-- Exercise requirements --
Only the lines containing the string "Accedi" are needed; copy all of them from the listing.

[[ Data for this task, beginning ]]

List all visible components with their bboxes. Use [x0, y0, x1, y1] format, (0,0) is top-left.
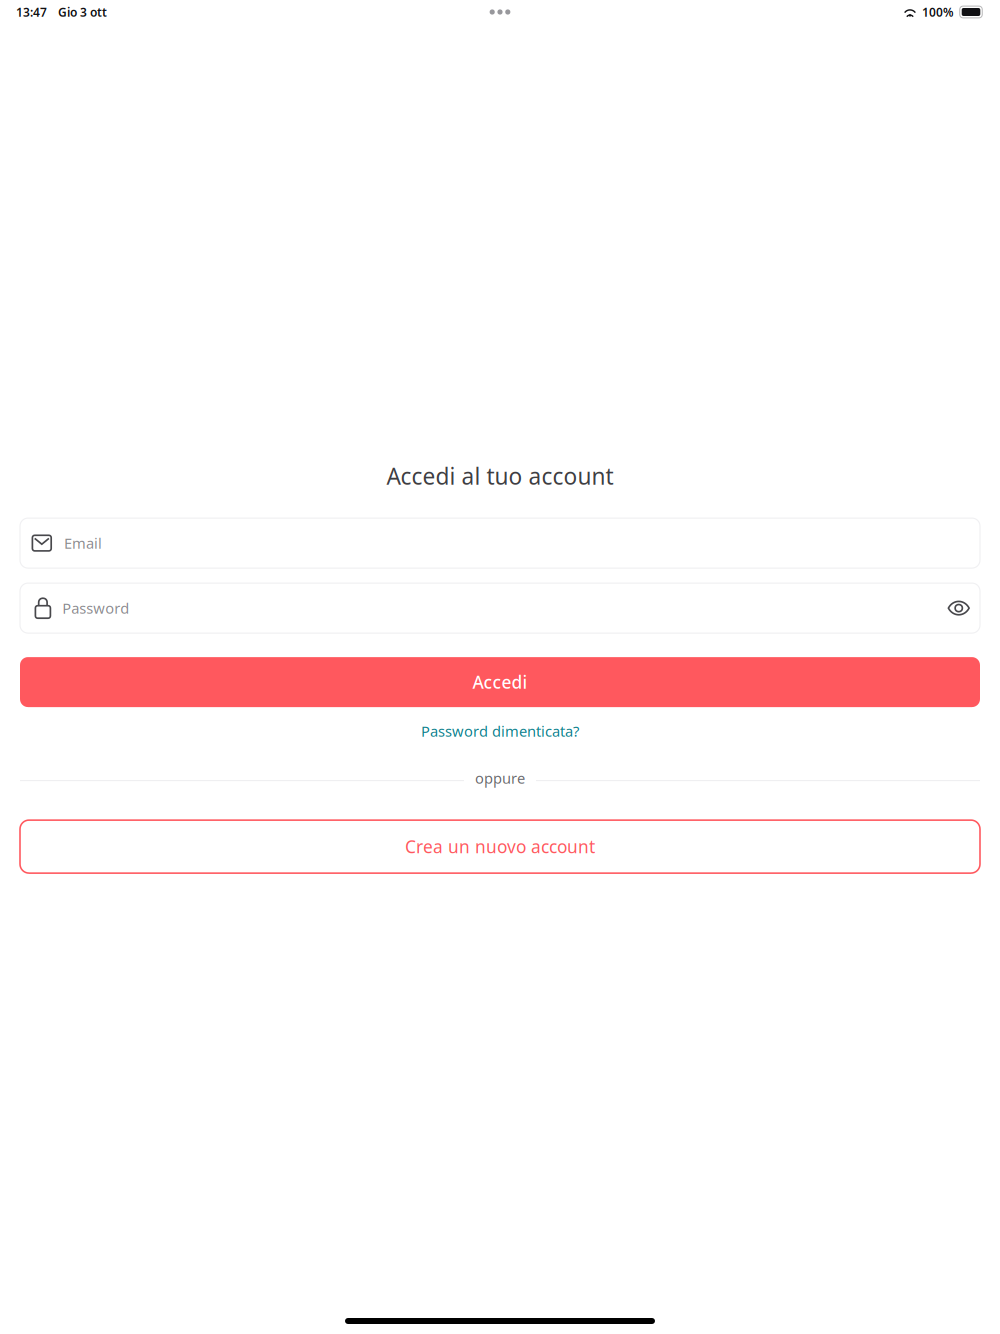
button[interactable]: Password	[20, 583, 946, 633]
staticText: Accedi al tuo account	[386, 461, 614, 491]
staticText: Crea un nuovo account	[405, 835, 595, 858]
staticText: Accedi	[472, 671, 528, 694]
staticText: Password	[62, 598, 129, 618]
button[interactable]: Mostra password	[946, 583, 972, 633]
button[interactable]: Crea un nuovo account	[20, 820, 980, 873]
staticText: Gio 3 ott	[58, 4, 107, 20]
button[interactable]: Password dimenticata?	[20, 716, 980, 746]
button[interactable]: Email	[20, 518, 980, 568]
staticText: Email	[64, 533, 102, 553]
staticText: Password dimenticata?	[421, 721, 579, 741]
staticText: oppure	[475, 768, 525, 788]
staticText: 13:47	[16, 4, 47, 20]
button[interactable]: Accedi	[20, 657, 980, 707]
staticText: 100%	[922, 4, 954, 20]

[[ Data for this task, end ]]

-- Answer box --
staticText: Accedi al tuo account	[386, 461, 614, 491]
staticText: Accedi	[472, 671, 528, 694]
button[interactable]: Accedi	[20, 657, 980, 707]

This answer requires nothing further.